# Constant crackles/pops with Audigy 2!!!!!



## starwarsfr3ak (Apr 9, 2006)

I stumbled across this site in desperation, and I hope someone can help me, I'm at my wit's end with this stupid Audigy 2. 

In a nutshell, I get constant crackling and popping with this card. I've had it probably about 3-4 years now, and it's been an on and off problem, but now it's constant. 

The only way I disable the crackling is to uninstall the card, reboot, and reinstall it but without using the drivers on the Audigy cd. If I use official Audigy drivers from the cd, I get some minor crackles. If I use the most updated drivers from Creative's site, I get really horrible crackling. So I have to resort to using software sound, and it's getting irritating because I play a lot of games, and it's ruining my gameplay. 

I'm running a P4 2.4ghz, 1gb ram, 256 ATI X700 pro AGP vid card, and of course, the Audigy 2 (platinum). I have tried just about EVERYTHING. All sorts of drivers. Different PCI slots. New speakers. Heck I even unplugged the front volume panel you get for the front of your pc. I also looked up some sort of PCI latency patch but that only works on VIA boards, mine is SiS. 

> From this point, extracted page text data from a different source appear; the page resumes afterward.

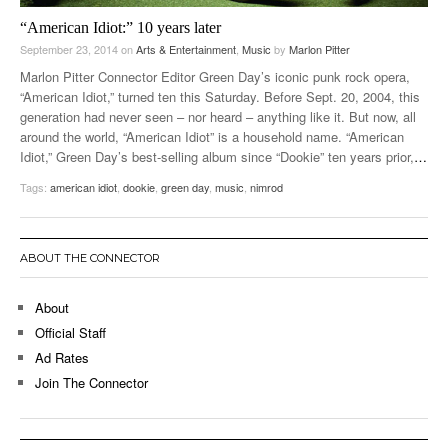
“American Idiot:” 10 years later
September 23, 2014
on
Arts & Entertainment
,
Music
by
Marlon Pitter
Marlon Pitter Connector Editor Green Day’s iconic punk rock opera,
“American Idiot,” turned ten this Saturday. Before Sept. 20, 2004, this
generation had never seen – nor heard – anything like it. But now, all
around the world, “American Idiot” is a household name. “American
Idiot,” Green Day’s best-selling album since “Dookie” ten years prior,
…
Tags:
american idiot
,
dookie
,
green day
,
music
,
nimrod
ABOUT THE CONNECTOR
About
Official Staff
Ad Rates
Join The Connector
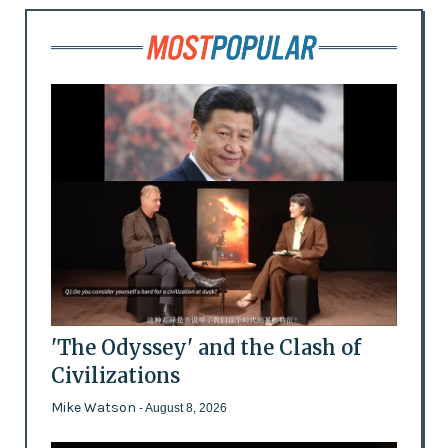
'The Odyssey' and the Clash of
Civilizations
Mike Watson
- August 8, 2026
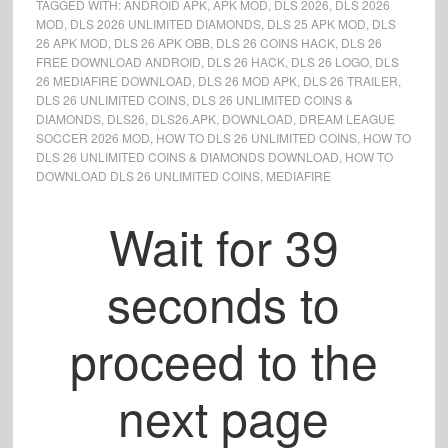
TAGGED WITH:
ANDROID APK
,
APK MOD
,
DLS 2026
,
DLS 2026
MOD
,
DLS 2026 UNLIMITED DIAMONDS
,
DLS 25 APK MOD
,
DLS
26 APK MOD
,
DLS 26 APK OBB
,
DLS 26 COINS HACK
,
DLS 26
FREE DOWNLOAD ANDROID
,
DLS 26 HACK
,
DLS 26 LOGO
,
DLS
26 MEDIAFIRE DOWNLOAD
,
DLS 26 MOD APK
,
DLS 26 TRAILER
,
DLS 26 UNLIMITED COINS
,
DLS 26 UNLIMITED COINS &
DIAMONDS
,
DLS26
,
DLS26.APK
,
DOWNLOAD
,
DREAM LEAGUE
SOCCER 2026 MOD
,
HOW TO DLS 26 UNLIMITED COINS
,
HOW TO
DLS 26 UNLIMITED COINS & DIAMONDS DOWNLOAD
,
HOW TO
DOWNLOAD DLS 26 UNLIMITED COINS
,
MEDIAFIRE
Wait for
38
seconds to
proceed to the
next page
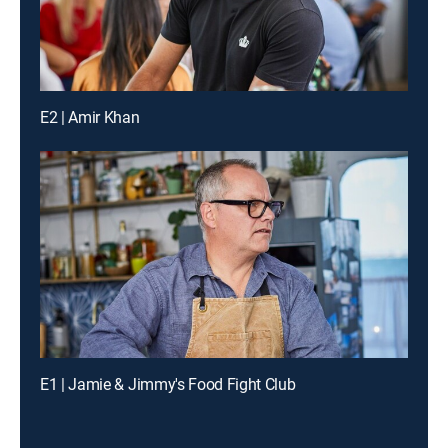
E2 | Amir Khan
E1 | Jamie & Jimmy's Food Fight Club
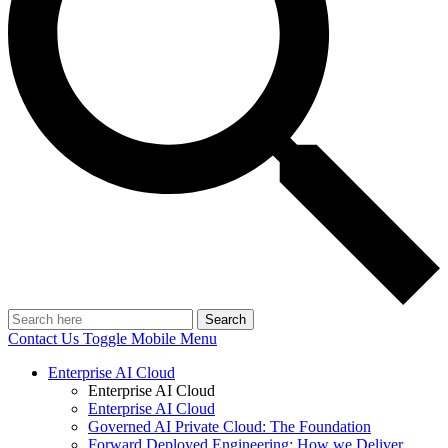
Search
Contact Us
Toggle Mobile Menu
Enterprise AI Cloud
Enterprise AI Cloud
Enterprise AI Cloud
Governed AI Private Cloud: The Foundation
Forward Deployed Engineering: How we Deliver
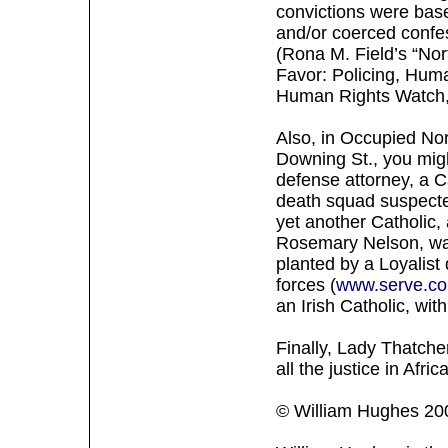
convictions were base
and/or coerced confe
(Rona M. Field’s “Nor
Favor: Policing, Huma
Human Rights Watch,
Also, in Occupied No
Downing St., you migh
defense attorney, a C
death squad suspected
yet another Catholic, 
Rosemary Nelson, was
planted by a Loyalist 
forces (
www.serve.co
an Irish Catholic, wit
Finally, Lady Thatche
all the justice in Afri
© William Hughes 20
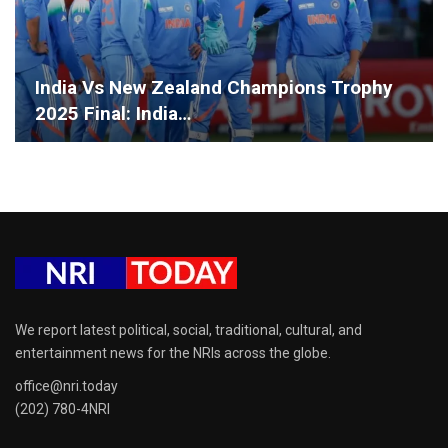
India Vs New Zealand Champions Trophy
2025 Final: India…
We report latest political, social, traditional, cultural, and
entertainment news for the NRIs across the globe.
office@nri.today
(202) 780-4NRI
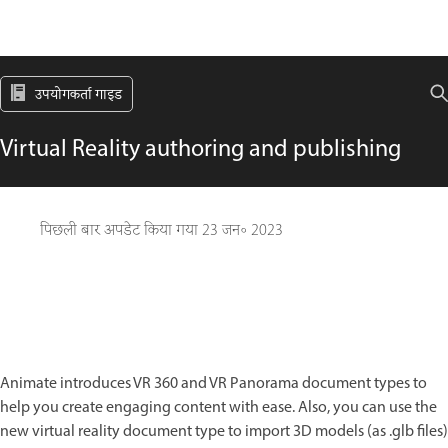
उपयोगकर्ता गाइड
Virtual Reality authoring and publishing
पिछली बार अपडेट किया गया
23 जन॰ 2023
Animate introduces VR 360 and VR Panorama document types to
help you create engaging content with ease. Also, you can use the
new virtual reality document type to import 3D models (as .glb files)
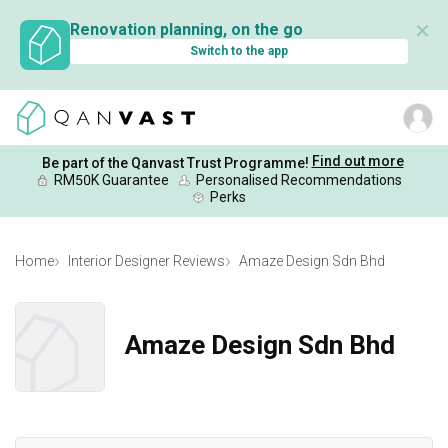
✕
Renovation planning, on the go
Switch to the app
Find out more
Be part of the Qanvast Trust Programme!
RM50K Guarantee
Personalised Recommendations
Perks
Home
Interior Designer Reviews
Amaze Design Sdn Bhd
Amaze Design Sdn Bhd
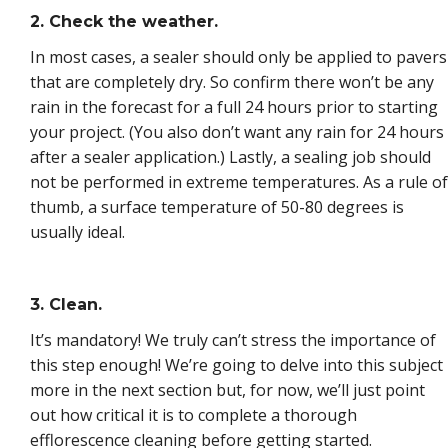
2. Check the weather.
In most cases, a sealer should only be applied to pavers
that are completely dry. So confirm there won’t be any
rain in the forecast for a full 24 hours prior to starting
your project. (You also don’t want any rain for 24 hours
after a sealer application.) Lastly, a sealing job should
not be performed in extreme temperatures. As a rule of
thumb, a surface temperature of 50-80 degrees is
usually ideal.
3. Clean.
It’s mandatory! We truly can’t stress the importance of
this step enough! We’re going to delve into this subject
more in the next section but, for now, we’ll just point
out how critical it is to complete a thorough
efflorescence cleaning before getting started.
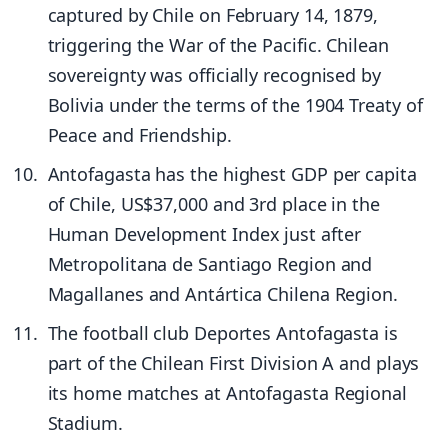
captured by Chile on February 14, 1879,
triggering the War of the Pacific. Chilean
sovereignty was officially recognised by
Bolivia under the terms of the 1904 Treaty of
Peace and Friendship.
Antofagasta has the highest GDP per capita
of Chile, US$37,000 and 3rd place in the
Human Development Index just after
Metropolitana de Santiago Region and
Magallanes and Antártica Chilena Region.
The football club Deportes Antofagasta is
part of the Chilean First Division A and plays
its home matches at Antofagasta Regional
Stadium.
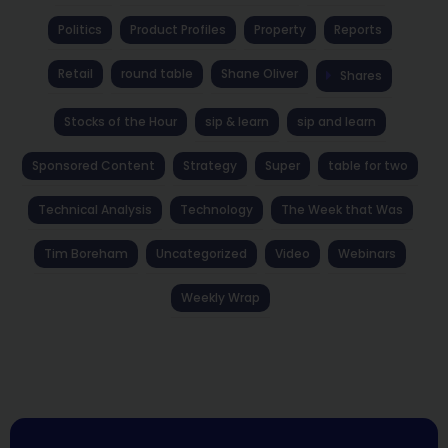
Politics
Product Profiles
Property
Reports
Retail
round table
Shane Oliver
Shares
Stocks of the Hour
sip & learn
sip and learn
Sponsored Content
Strategy
Super
table for two
Technical Analysis
Technology
The Week that Was
Tim Boreham
Uncategorized
Video
Webinars
Weekly Wrap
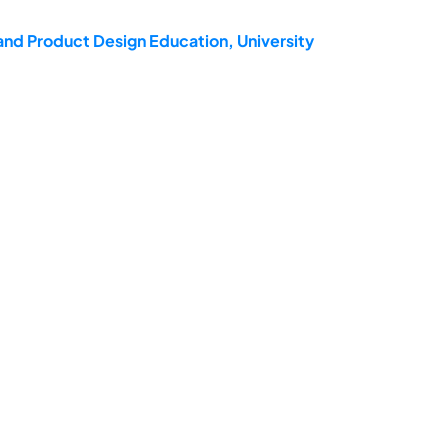
and Product Design Education, University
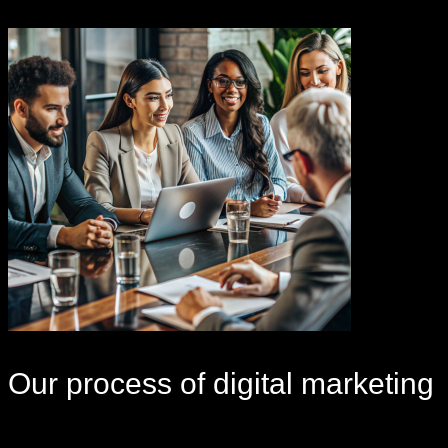
Our
process
of digital marketing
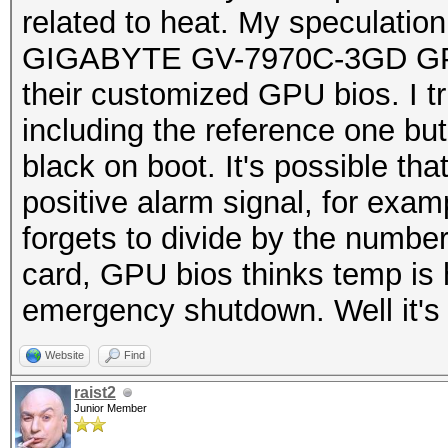
related to heat. My speculation 
GIGABYTE GV-7970C-3GD GPU b
their customized GPU bios. I tri
including the reference one but
black on boot. It's possible th
positive alarm signal, for exam
forgets to divide by the numbe
card, GPU bios thinks temp is 
emergency shutdown. Well it's 
Website
Find
raist2
Junior Member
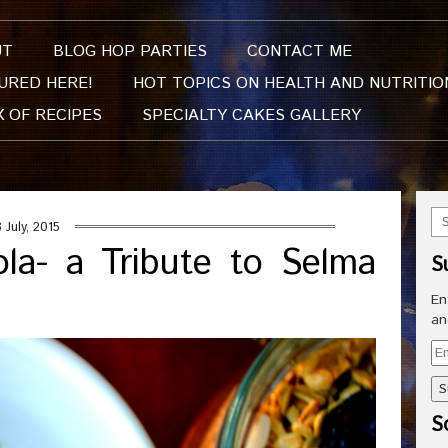
UT
BLOG HOP PARTIES
CONTACT ME
URED HERE!
HOT TOPICS ON HEALTH AND NUTRITIO
X OF RECIPES
SPECIALTY CAKES GALLERY
8 July, 2015
la- a Tribute to Selma
S
En
an
Em
Ad
So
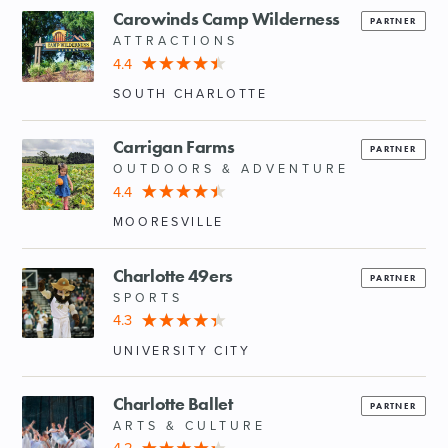
Carowinds Camp Wilderness
PARTNER
ATTRACTIONS
4.4
SOUTH CHARLOTTE
Carrigan Farms
PARTNER
OUTDOORS & ADVENTURE
4.4
MOORESVILLE
Charlotte 49ers
PARTNER
SPORTS
4.3
UNIVERSITY CITY
Charlotte Ballet
PARTNER
ARTS & CULTURE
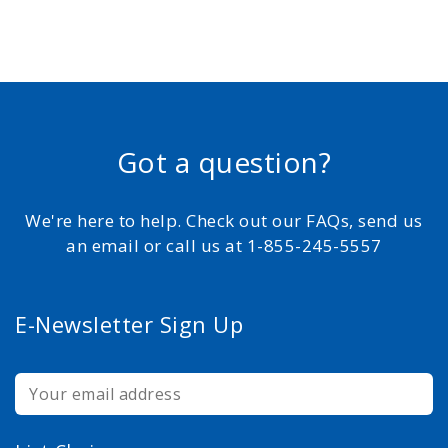
Got a question?
We're here to help. Check out our FAQs, send us
an email or call us at 1-855-245-5557
E-Newsletter Sign Up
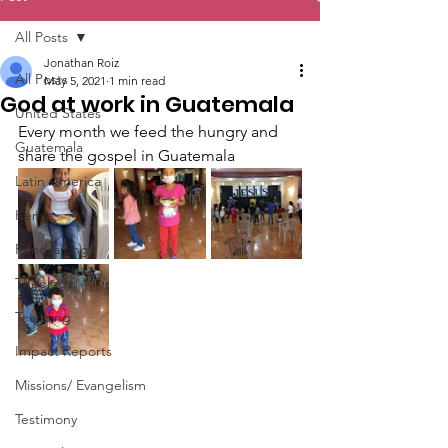
All Posts
Jonathan Roiz
All Posts
May 5, 2021
1 min read
God at work in Guatemala
United States
Every month we feed the hungry and 
Guatemala
share the gospel in Guatemala
Latin America
Kenya
Fundraising
Theology
Teaching
Impact Reports
Missions/ Evangelism
Testimony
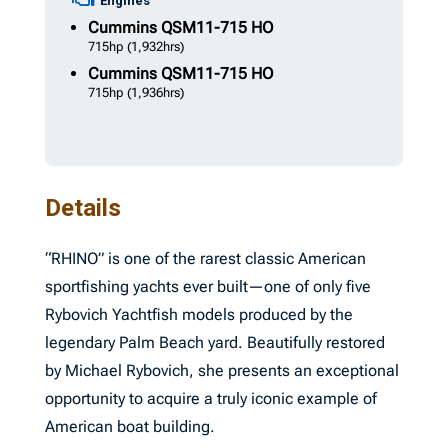
Engines
Cummins
QSM11-715 HO
715hp
(1,932hrs)
Cummins
QSM11-715 HO
715hp
(1,936hrs)
Details
“RHINO” is one of the rarest classic American
sportfishing yachts ever built—one of only five
Rybovich Yachtfish models produced by the
legendary Palm Beach yard. Beautifully restored
by Michael Rybovich, she presents an exceptional
opportunity to acquire a truly iconic example of
American boat building.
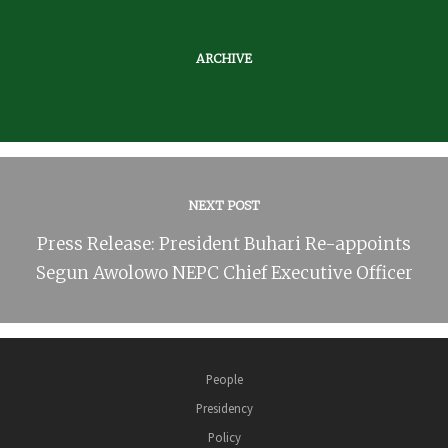
ARCHIVE
NEXT POST
Press Release: President Buhari Re-appoints
Segun Awolowo NEPC Chief Executive Officer
People
Presidency
Policy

I don't know if my card is dying or what. But I can't really shell out much now for a nice new card. I'm at the end of my rope though and can't hold out much longer with this evil sound card. Should I just pitch it? I can probably afford a cheapie card. If this thing isn't fixable, I had my eyes set on this Audigy 2 Value ($30) that still has EAX and whatnot. Should I go with that? Or can this junker of a card be fixed? 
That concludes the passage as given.